I’m only giving you one use case. I think a lot of people aren’t thinking about how to leverage the data that they have. So basically what hull.io does is, let’s say you’re using a CRM or Facebook ads, it will connect all the data into one place and you can filter it.

Q: What routines have you implemented in your life that have driven success for you? 

One thing I try to do is buy my time, and some people think I’m lazy for it. So like, when people come over to my house, my fridge has some water bottles in it and that’s it. I used to have a cook, so they would basically drop food off at my door and I would put it in my fridge. But now, down the street from where I live in downtown LA there’s a salad place called SweetGreen and I order from there all the time. It saves me a ton of time, it’s not really costly. I’m constantly thinking about how I can save time. When you get to the level where you’re building a compounding business machine, you start to think about “OK, who can solve my problems.” That kind of goes into recruiting.

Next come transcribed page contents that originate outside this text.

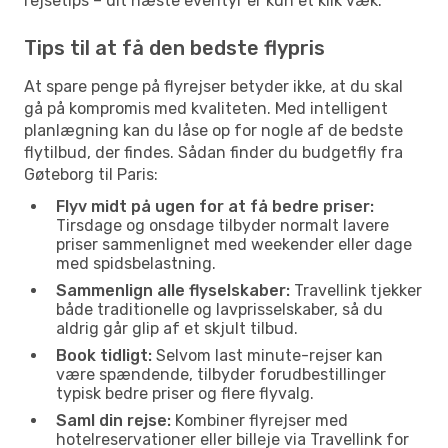
rejsetips – dit næste eventyr er kun et klik væk.
Tips til at få den bedste flypris
At spare penge på flyrejser betyder ikke, at du skal
gå på kompromis med kvaliteten. Med intelligent
planlægning kan du låse op for nogle af de bedste
flytilbud, der findes. Sådan finder du budgetfly fra
Gøteborg til Paris:
Flyv midt på ugen for at få bedre priser:
Tirsdage og onsdage tilbyder normalt lavere
priser sammenlignet med weekender eller dage
med spidsbelastning.
Sammenlign alle flyselskaber:
Travellink tjekker
både traditionelle og lavprisselskaber, så du
aldrig går glip af et skjult tilbud.
Book tidligt:
Selvom last minute-rejser kan
være spændende, tilbyder forudbestillinger
typisk bedre priser og flere flyvalg.
Saml din rejse:
Kombiner flyrejser med
hotelreservationer eller billeje via Travellink for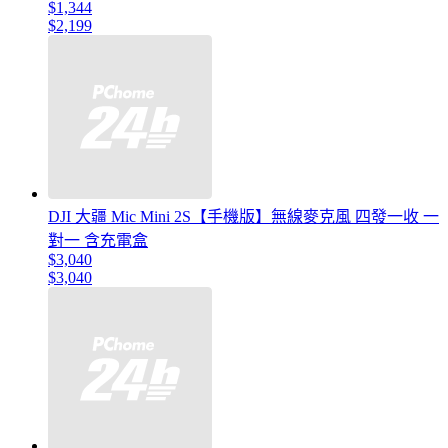
$1,344
$2,199
DJI 大疆 Mic Mini 2S【手機版】無線麥克風 四發一收 一
對一 含充電盒
$3,040
$3,040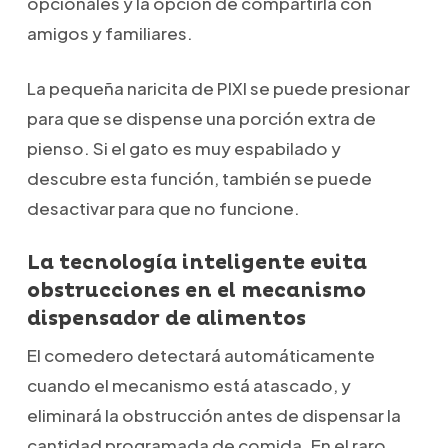
opcionales y la opción de compartirla con
amigos y familiares.
La pequeña naricita de PIXI se puede presionar
para que se dispense una porción extra de
pienso. Si el gato es muy espabilado y
descubre esta función, también se puede
desactivar para que no funcione.
La tecnología inteligente evita
obstrucciones en el mecanismo
dispensador de alimentos
El comedero detectará automáticamente
cuando el mecanismo está atascado, y
eliminará la obstrucción antes de dispensar la
cantidad programada de comida. En el raro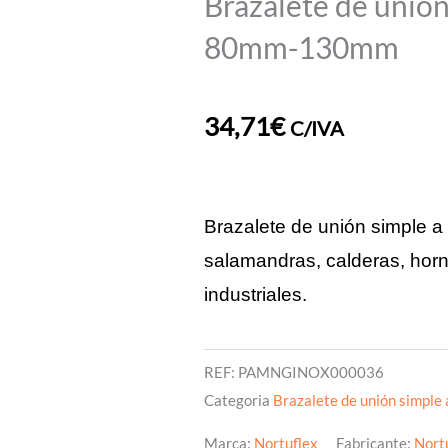
Brazalete de unión
80mm-130mm
34,71
€
C/IVA
Brazalete de unión simple a 
salamandras, calderas, horno
industriales.
REF:
PAMNGINOX000036
Categoria
Brazalete de unión simple 
Marca:
Nortuflex
Fabricante:
Nort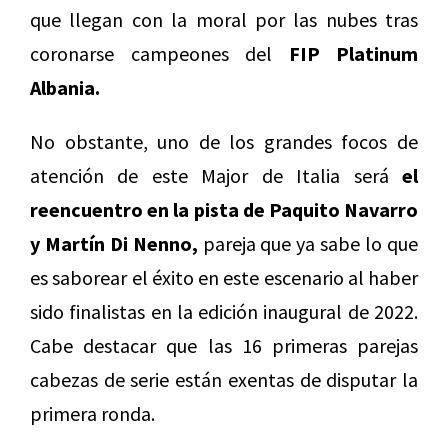
que llegan con la moral por las nubes tras
coronarse campeones del
FIP Platinum
Albania.
No obstante, uno de los grandes focos de
atención de este Major de Italia será
el
reencuentro en la pista de Paquito Navarro
y Martín Di Nenno,
pareja que ya sabe lo que
es saborear el éxito en este escenario al haber
sido finalistas en la edición inaugural de 2022.
Cabe destacar que las 16 primeras parejas
cabezas de serie están exentas de disputar la
primera ronda.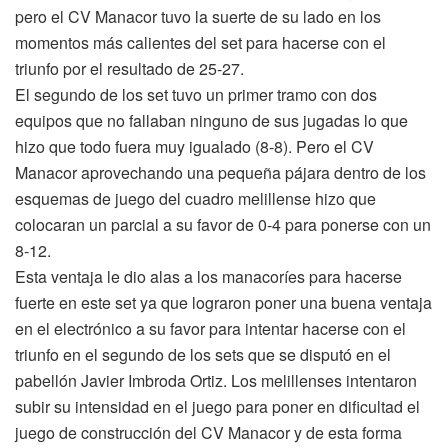
pero el CV Manacor tuvo la suerte de su lado en los
momentos más calientes del set para hacerse con el
triunfo por el resultado de 25-27.
El segundo de los set tuvo un primer tramo con dos
equipos que no fallaban ninguno de sus jugadas lo que
hizo que todo fuera muy igualado (8-8). Pero el CV
Manacor aprovechando una pequeña pájara dentro de los
esquemas de juego del cuadro melillense hizo que
colocaran un parcial a su favor de 0-4 para ponerse con un
8-12.
Esta ventaja le dio alas a los manacoríes para hacerse
fuerte en este set ya que lograron poner una buena ventaja
en el electrónico a su favor para intentar hacerse con el
triunfo en el segundo de los sets que se disputó en el
pabellón Javier Imbroda Ortiz. Los melillenses intentaron
subir su intensidad en el juego para poner en dificultad el
juego de construcción del CV Manacor y de esta forma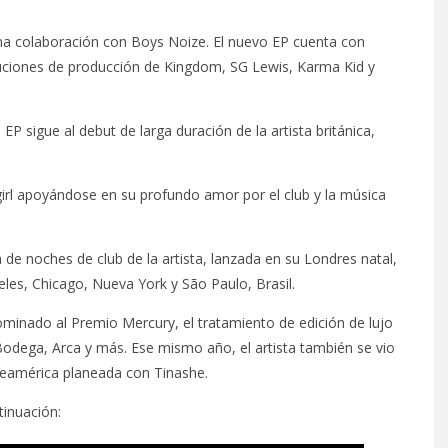
na colaboración con Boys Noize. El nuevo EP cuenta con
uciones de producción de Kingdom, SG Lewis, Karma Kid y
l EP sigue al debut de larga duración de la artista británica,
ygirl apoyándose en su profundo amor por el club y la música
de noches de club de la artista, lanzada en su Londres natal,
les, Chicago, Nueva York y São Paulo, Brasil.
ominado al Premio Mercury, el tratamiento de edición de lujo
odega, Arca y más. Ese mismo año, el artista también se vio
teamérica planeada con Tinashe.
tinuación: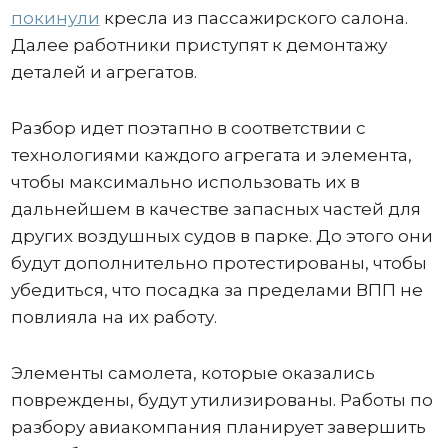
покинули
кресла из пассажирского салона.
Далее работники приступят к демонтажу
деталей и агрегатов.
Разбор идет поэтапно в соответствии с
технологиями каждого агрегата и элемента,
чтобы максимально использовать их в
дальнейшем в качестве запасных частей для
других воздушных судов в парке. До этого они
будут дополнительно протестированы, чтобы
убедиться, что посадка за пределами ВПП не
повлияла на их работу.
Элементы самолета, которые оказались
повреждены, будут утилизированы. Работы по
разбору авиакомпания планирует завершить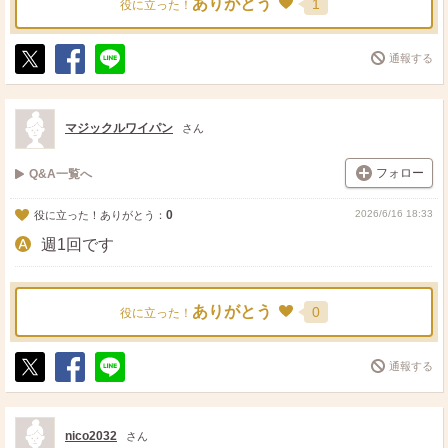
ありがとう
1
役に立った！
通報する
ポ
シ
送
ス
ェ
る
ト
ア
マジックルワイパン
さん
フォロー
Q&A一覧へ
0
2026/6/16 18:33
役に立った！ありがとう：
週1回です
ありがとう
0
役に立った！
通報する
ポ
シ
送
ス
ェ
る
ト
ア
nico2032
さん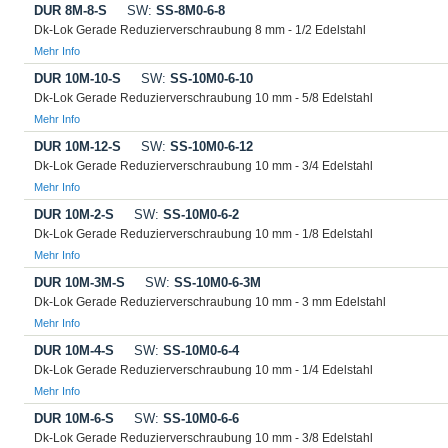
DUR 8M-8-S
SW:
SS-8M0-6-8
Dk-Lok Gerade Reduzierverschraubung 8 mm - 1/2 Edelstahl
Mehr Info
DUR 10M-10-S
SW:
SS-10M0-6-10
Dk-Lok Gerade Reduzierverschraubung 10 mm - 5/8 Edelstahl
Mehr Info
DUR 10M-12-S
SW:
SS-10M0-6-12
Dk-Lok Gerade Reduzierverschraubung 10 mm - 3/4 Edelstahl
Mehr Info
DUR 10M-2-S
SW:
SS-10M0-6-2
Dk-Lok Gerade Reduzierverschraubung 10 mm - 1/8 Edelstahl
Mehr Info
DUR 10M-3M-S
SW:
SS-10M0-6-3M
Dk-Lok Gerade Reduzierverschraubung 10 mm - 3 mm Edelstahl
Mehr Info
DUR 10M-4-S
SW:
SS-10M0-6-4
Dk-Lok Gerade Reduzierverschraubung 10 mm - 1/4 Edelstahl
Mehr Info
DUR 10M-6-S
SW:
SS-10M0-6-6
Dk-Lok Gerade Reduzierverschraubung 10 mm - 3/8 Edelstahl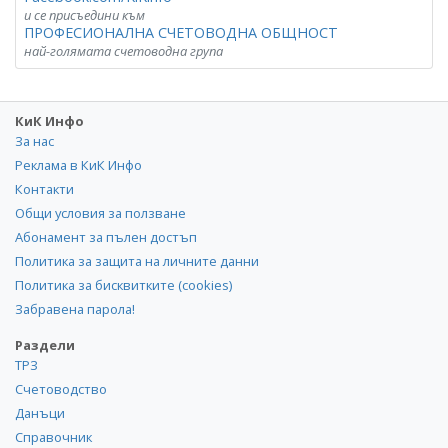
и се присъедини към
ПРОФЕСИОНАЛНА СЧЕТОВОДНА ОБЩНОСТ
най-голямата счетоводна група
КиК Инфо
За нас
Реклама в КиК Инфо
Контакти
Общи условия за ползване
Абонамент за пълен достъп
Политика за защита на личните данни
Политика за бисквитките (cookies)
Забравена парола!
Раздели
ТРЗ
Счетоводство
Данъци
Справочник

But going into personal habits, I wear an Oura Ring when I go to bed so I track my sleep. I have a chilly pad under my bed so I sleep at 68 degrees or so. I used to sleep without the AC on and I would have to get up like four times a night to go to the bathroom which is crazy. Now when I have the AC on I don’t get up anymore so my sleep is way better now. I have bamboo sheets and I wear this silk sleep mask. And I also have an Alen Air Purifier and no longer sneeze in my bedroom, so those five things right there should be more than enough.

Q: What advice would you go back and give yourself?

The older I get the wiser I get. We’re all impatient, we want things to happen, like, yesterday. But as I continue to cultivate good habits and stay the course, things just start to gradually fall into place. I’ve realized you just have to stay patient and stay consistent, no matter what, you’re going to hit success. There’s no way you fail.